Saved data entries
- - - -
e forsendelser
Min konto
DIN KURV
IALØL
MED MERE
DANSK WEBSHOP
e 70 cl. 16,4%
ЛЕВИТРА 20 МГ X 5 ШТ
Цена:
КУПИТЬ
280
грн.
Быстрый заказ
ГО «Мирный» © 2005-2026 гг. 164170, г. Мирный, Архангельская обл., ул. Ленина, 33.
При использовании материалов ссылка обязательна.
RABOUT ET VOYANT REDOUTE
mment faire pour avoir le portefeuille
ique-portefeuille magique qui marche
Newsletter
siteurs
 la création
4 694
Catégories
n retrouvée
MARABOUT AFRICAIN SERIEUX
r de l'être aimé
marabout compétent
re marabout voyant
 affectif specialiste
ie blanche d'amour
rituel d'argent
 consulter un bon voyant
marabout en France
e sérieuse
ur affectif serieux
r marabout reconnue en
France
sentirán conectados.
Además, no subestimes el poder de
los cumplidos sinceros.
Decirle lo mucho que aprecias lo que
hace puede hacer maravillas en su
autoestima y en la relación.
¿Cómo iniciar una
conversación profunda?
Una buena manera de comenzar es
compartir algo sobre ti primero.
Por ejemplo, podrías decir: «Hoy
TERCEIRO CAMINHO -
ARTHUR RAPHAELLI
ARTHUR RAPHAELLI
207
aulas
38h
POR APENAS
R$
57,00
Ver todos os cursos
- - - -
→ **Exercise**
Provide a faithful, complete copy of the entries above.

→ **Response area**
e forsendelser
Min konto
DIN KURV
IALØL
MED MERE
DANSK WEBSHOP
e 70 cl. 16,4%
ЛЕВИТРА 20 МГ X 5 ШТ
Цена:
КУПИТЬ
280
грн.
Быстрый заказ
ГО «Мирный» © 2005-2026 гг. 164170, г. Мирный, Архангельская обл., ул. Ленина, 33.
При использовании материалов ссылка обязательна.
RABOUT ET VOYANT REDOUTE
mment faire pour avoir le portefeuille
ique-portefeuille magique qui marche
Newsletter
siteurs
 la création
4 694
Catégories
n retrouvée
MARABOUT AFRICAIN SERIEUX
r de l'être aimé
marabout compétent
re marabout voyant
 affectif specialiste
ie blanche d'amour
rituel d'argent
 consulter un bon voyant
marabout en France
e sérieuse
ur affectif serieux
r marabout reconnue en
France
sentirán conectados.
Además, no subestimes el poder de
los cumplidos sinceros.
Decirle lo mucho que aprecias lo que
hace puede hacer maravillas en su
autoestima y en la relación.
¿Cómo iniciar una
conversación profunda?
Una buena manera de comenzar es
compartir algo sobre ti primero.
Por ejemplo, podrías decir: «Hoy
TERCEIRO CAMINHO -
ARTHUR RAPHAELLI
ARTHUR RAPHAELLI
207
aulas
38h
POR APENAS
R$
57,00
Ver todos os cursos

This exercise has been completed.